Fitting the entire powertrain under the front hood—a seemingly impossible goal

From ‘sedan-type’ to full-fledged ‘sedan’

  After his sojourn in the US, Shimizu was appointed to LPL (large project leader) of the next Honda FCV. After hearing raw feedback from American users, Shimizu was now being tasked with leading development of the next-generation model.
  That model, the fourth generation in Honda's line of FCVs, would no longer be for testing or test marketing, but rather for bringing FCVs to the masses. The goal would be impossible without a level of convenience and value comparable to gasoline engine vehicles. With American users’ comments still echoing in his mind, Shimizu drew up a new set of development goals:

"To engineer an FCV that rivals gasoline engine vehicles in every category: driving performance, cruising range, riding comfort, trunk space, convenience, and design."

  Like the FCX Clarity, the next-generation model would be a midsize sedan, a popular segment in the US, the world's largest FCV market. To achieve these goals, the new FCV would have to be equipped with the same level of convenience and added value as a sedan of the same class—in other words, a five-seat package with ample cargo space would be absolute requirements of the next model. To do that, the project team "decided on development goals that would achieve the same packaging as a gasoline-engine sedan. We would further downsize the fuel cell stack that was placed in the central tunnel of the FCX Clarity so the entire powertrain could fit under the front hood, like an engine, securing maximum space for the cabin and trunk."
  The time had come for the Honda FCV to leave behind its "sedan-type" name and proudly proclaim itself as a genuine sedan.

‘If someone’s going to do it, let it be us.’
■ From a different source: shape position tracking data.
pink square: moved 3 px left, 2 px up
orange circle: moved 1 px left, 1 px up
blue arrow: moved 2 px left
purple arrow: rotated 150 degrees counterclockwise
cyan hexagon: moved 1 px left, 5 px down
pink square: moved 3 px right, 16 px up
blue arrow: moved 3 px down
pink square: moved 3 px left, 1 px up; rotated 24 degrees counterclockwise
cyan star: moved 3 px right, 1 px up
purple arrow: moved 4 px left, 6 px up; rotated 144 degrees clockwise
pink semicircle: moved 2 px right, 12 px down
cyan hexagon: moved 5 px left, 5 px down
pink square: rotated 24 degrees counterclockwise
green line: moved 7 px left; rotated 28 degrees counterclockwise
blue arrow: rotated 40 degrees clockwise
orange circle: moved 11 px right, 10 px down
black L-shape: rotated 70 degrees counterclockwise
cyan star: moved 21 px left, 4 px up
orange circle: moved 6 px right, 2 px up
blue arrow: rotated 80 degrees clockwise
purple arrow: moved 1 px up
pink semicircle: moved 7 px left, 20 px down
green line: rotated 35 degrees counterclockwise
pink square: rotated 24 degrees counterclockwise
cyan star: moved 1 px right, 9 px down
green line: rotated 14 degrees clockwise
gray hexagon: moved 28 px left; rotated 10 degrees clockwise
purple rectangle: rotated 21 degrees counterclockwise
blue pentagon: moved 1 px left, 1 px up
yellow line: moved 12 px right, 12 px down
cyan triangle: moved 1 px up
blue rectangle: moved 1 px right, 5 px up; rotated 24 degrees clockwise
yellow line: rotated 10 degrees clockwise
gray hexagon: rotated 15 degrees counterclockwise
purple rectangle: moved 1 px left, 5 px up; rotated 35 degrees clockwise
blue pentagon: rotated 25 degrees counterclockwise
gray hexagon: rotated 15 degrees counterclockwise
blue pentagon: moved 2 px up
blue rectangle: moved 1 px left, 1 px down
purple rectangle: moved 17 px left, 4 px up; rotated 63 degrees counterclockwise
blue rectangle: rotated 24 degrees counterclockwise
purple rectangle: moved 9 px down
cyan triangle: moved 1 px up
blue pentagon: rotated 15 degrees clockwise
  Current technology, however, made fitting the entire powertrain under the front hood seem like nothing but a dream. Chief Engineer Kenichiro Kimura, who was appointed to powertrain assistant large project leader (A-LPL), looks back.
"There's no way it’ll fit. That’s honestly what I thought. After all, when we tried, it got so high it blocked half the windshield and you couldn't see out," he says, laughing.

  Though skeptical at first, Kimura felt increasingly ambitious as he listened to Shimizu's dreams of creating an FCV that rivals gasoline vehicles.
  As long as FCVs continue to evolve, Kimura reasoned, making fuel cell stacks smaller will always be an objective. That means someone will eventually succeed in installing the powertrain in the front end. In that case it might as well be Honda. If we could bring it down to the size of a V6 engine, he concluded, the fuel cell powertrain could fit inside under the front hood of a midsize sedan. Kimura thus began the work of downsizing all of the powertrain components.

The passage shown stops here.